Con l’ingresso dei metal wood e dei compositi in grafite, in pochi anni la rosa dei vincitori di torneo si è infatti notevolmente allargata e ha incluso nuovi giocatori, che invece con i vecchi materiali non avrebbero avuto alcuna possibilità di imporsi.
Chi non sapeva e non poteva fare determinati colpi ora, con i nuovi materiali, è in grado di farli, e non mi riferisco quindi solo ai drive. I nuovi wedge permettono di far stoppare la palla anche a chi non ha le mani d’oro per farlo.
Gli ibridi consentono a tutti i giocatori di fermare la palla da 220 metri in poco spazio. Chi ha troppo spin trova subito una palla che glielo aumenta e viceversa.
Oggi c’è una risposta per tutto e quindi un grande aiuto per i meno dotati.
Come abbiamo detto in precedenza, stringere i fairway e indurire i green è sicuramente una buona soluzione per alzare gli score ma non certo per mettere in difficoltà i picchiatori.
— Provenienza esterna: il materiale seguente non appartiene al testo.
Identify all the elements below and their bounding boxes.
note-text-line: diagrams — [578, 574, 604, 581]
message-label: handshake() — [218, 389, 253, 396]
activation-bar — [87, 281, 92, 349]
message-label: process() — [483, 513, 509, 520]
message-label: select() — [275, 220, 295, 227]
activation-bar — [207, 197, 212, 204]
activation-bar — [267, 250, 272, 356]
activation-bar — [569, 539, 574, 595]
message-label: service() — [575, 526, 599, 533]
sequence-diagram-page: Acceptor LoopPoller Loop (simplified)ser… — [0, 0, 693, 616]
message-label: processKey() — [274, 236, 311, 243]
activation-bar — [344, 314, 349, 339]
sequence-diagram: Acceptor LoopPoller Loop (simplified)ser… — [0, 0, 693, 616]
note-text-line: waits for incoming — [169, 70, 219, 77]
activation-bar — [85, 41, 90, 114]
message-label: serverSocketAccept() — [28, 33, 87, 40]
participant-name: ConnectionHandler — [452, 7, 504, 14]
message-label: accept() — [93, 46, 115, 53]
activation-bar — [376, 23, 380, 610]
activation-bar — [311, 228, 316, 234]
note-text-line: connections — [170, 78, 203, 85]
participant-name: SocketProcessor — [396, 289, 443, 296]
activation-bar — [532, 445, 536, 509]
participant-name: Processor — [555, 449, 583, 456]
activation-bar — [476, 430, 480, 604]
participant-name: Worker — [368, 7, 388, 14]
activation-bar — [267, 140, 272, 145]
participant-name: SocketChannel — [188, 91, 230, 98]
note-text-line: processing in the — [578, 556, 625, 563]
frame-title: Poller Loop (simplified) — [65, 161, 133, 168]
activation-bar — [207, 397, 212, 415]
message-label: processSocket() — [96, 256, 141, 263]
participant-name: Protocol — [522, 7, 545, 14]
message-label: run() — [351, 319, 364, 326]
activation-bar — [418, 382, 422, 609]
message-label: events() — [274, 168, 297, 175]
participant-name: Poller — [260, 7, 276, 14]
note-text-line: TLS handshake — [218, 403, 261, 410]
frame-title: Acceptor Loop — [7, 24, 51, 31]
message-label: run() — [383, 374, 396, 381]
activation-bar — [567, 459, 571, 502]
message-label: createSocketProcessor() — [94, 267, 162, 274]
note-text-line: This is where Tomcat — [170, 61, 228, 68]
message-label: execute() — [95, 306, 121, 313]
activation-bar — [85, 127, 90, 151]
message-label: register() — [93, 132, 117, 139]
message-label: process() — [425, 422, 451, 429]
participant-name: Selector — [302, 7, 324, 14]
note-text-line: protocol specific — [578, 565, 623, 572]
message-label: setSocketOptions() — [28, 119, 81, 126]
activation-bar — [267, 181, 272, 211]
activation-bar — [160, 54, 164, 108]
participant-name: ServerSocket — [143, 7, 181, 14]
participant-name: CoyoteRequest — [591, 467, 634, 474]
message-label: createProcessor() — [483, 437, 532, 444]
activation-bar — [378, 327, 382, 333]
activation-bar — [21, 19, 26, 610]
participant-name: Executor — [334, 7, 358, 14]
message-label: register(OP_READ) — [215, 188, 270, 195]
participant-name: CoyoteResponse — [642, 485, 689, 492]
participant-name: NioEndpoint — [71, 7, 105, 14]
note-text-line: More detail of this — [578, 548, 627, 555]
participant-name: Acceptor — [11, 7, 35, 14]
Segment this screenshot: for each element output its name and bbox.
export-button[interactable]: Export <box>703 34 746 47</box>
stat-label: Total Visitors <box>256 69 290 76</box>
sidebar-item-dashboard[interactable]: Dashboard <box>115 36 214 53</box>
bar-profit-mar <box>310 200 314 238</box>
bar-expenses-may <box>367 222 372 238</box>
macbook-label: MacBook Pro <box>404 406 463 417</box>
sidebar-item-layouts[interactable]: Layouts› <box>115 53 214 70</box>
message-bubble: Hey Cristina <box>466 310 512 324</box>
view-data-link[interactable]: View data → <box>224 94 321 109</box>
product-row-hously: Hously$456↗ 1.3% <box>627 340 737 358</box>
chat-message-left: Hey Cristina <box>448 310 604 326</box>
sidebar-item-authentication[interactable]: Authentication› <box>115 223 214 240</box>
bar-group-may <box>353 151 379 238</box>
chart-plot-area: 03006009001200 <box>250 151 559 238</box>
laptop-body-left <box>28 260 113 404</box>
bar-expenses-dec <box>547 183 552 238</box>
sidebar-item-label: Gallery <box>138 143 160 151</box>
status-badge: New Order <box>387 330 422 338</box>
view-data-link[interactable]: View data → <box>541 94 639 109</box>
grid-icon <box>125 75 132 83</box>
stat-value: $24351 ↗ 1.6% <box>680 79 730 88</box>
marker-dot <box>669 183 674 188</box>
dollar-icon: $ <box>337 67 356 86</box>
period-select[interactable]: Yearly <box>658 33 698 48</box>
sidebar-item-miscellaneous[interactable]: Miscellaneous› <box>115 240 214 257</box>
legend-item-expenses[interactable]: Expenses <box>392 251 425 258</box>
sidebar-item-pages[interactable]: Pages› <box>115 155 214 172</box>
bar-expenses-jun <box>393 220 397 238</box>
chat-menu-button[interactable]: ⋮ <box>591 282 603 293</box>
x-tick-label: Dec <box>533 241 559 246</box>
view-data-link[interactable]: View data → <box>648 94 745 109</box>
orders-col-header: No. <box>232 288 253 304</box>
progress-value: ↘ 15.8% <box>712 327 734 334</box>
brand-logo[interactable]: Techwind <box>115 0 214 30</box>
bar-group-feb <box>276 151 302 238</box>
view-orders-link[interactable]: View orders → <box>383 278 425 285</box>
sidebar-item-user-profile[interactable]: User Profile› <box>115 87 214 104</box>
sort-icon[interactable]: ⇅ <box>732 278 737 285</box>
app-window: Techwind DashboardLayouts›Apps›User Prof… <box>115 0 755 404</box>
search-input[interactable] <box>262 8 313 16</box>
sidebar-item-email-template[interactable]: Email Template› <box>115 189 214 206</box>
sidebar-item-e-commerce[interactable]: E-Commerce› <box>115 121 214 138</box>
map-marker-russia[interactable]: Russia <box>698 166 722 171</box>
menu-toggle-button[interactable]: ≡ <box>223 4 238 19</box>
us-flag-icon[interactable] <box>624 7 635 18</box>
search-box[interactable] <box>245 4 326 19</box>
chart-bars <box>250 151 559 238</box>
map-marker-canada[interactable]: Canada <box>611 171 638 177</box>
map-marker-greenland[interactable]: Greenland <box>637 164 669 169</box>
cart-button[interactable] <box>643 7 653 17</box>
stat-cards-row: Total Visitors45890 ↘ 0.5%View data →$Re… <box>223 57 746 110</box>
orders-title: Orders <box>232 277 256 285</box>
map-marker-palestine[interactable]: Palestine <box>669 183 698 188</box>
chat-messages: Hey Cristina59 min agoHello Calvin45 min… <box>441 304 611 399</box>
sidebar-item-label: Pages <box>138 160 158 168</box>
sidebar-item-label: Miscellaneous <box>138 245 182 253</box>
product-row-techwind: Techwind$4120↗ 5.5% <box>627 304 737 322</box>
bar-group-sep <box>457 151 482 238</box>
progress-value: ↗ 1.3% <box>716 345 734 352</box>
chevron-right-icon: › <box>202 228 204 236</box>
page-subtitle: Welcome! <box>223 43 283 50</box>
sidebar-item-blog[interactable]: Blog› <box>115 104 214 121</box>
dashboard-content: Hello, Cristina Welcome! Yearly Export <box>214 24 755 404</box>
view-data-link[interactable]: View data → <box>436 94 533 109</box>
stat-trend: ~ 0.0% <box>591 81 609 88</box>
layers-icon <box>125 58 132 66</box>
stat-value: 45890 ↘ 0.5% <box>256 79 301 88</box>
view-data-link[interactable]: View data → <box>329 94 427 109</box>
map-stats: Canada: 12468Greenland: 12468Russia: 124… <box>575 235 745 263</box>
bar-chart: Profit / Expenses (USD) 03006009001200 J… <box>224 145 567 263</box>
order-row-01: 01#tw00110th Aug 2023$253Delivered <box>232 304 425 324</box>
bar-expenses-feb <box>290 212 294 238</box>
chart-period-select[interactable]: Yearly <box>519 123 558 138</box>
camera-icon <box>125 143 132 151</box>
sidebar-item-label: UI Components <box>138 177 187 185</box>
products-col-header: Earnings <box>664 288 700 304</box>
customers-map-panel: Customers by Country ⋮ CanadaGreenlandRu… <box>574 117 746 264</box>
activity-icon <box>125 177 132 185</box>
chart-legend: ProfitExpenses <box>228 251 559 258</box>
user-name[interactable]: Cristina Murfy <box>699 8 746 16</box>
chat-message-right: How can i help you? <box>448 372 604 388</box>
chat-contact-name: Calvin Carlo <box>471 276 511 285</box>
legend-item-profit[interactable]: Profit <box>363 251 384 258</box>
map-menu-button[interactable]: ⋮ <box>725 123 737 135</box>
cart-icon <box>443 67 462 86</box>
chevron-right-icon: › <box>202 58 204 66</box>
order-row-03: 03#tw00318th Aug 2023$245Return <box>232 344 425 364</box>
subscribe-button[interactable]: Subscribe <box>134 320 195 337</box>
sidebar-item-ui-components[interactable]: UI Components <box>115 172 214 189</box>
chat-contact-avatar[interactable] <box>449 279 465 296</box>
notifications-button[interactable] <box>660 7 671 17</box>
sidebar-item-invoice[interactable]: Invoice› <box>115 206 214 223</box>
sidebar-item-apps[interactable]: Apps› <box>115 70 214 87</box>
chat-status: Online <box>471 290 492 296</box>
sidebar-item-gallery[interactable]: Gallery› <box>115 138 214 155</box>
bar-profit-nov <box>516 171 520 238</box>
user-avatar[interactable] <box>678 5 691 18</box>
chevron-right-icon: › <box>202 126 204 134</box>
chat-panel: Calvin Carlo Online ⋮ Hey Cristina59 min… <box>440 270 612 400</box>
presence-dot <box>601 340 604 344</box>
Chi tira più lungo, una volta in rough, avrà comunque il vantaggio di essere più vicino alla bandiera rispetto ai giocatori più corti, avrà quindi un bastone con più loft e maggior possibilità di fermare la palla in green.
Solo un disegno del fairway a imbuto potrebbe penalizzare i lunghi, ovvero un fairway che va via via stringendosi dai 270 metri in poi. In alcuni percorsi vengono infatti strette le zone di atterraggio intorno ai 280 metri con bunker od ostacoli d’acqua.
Personalmente non condivido questo metodo: credo sia ingiusto non dare credito a chi sa tirare la palla lunga!
Una soluzione per esaltare le qualità dei più precisi potrebbe essere un rough che ti obbliga sempre a buttare fuori la palla lateralmente e quindi a dover perdere automaticamente un colpo.
Questo tipo di preparazione, spesso usata nei major, potrebbe fare la differenza e obbligare tutti i giocatori a essere più accurati con il primo colpo, senza quindi necessariamente penalizzare i più lunghi o favorire i più corti.
Ma questa soluzione non si può sempre attuare, allungherebbe di molto il giro in termini di ore di gioco!
Ricordiamoci che non tutti i flight hanno il pubblico al seguito che ti indica dove è andata la palla e non tutti i tornei hanno volontari a bordo fairway.
Quello che mi piacerebbe vedere in una stagione sul Tour europeo sono campi di svariata lunghezza e tipologia ma simili come preparazione.
Il che non vuol dire che tutti necessariamente debbano preparare il percorso come un major, perché sarebbe impossibile da pretendere, ma per lo meno che vi sia una linea guida da seguire per alzare la qualità dei campi.
La grande differenza tra Europa e Stati Uniti in questo momento è proprio questa: negli USA ogni torneo sembra essere una sorta di piccolo major sotto tutti gli aspetti, pubblico, montepremi, qualità dei campi e delle facilities.
In Europa, sia per le condizioni climatiche che per la dispersione territoriale del circuito che spazia in diversi Continenti, si giocano ancora molti eventi in percorsi non da Tour, con condizioni di campo non adeguate al livello della situazione.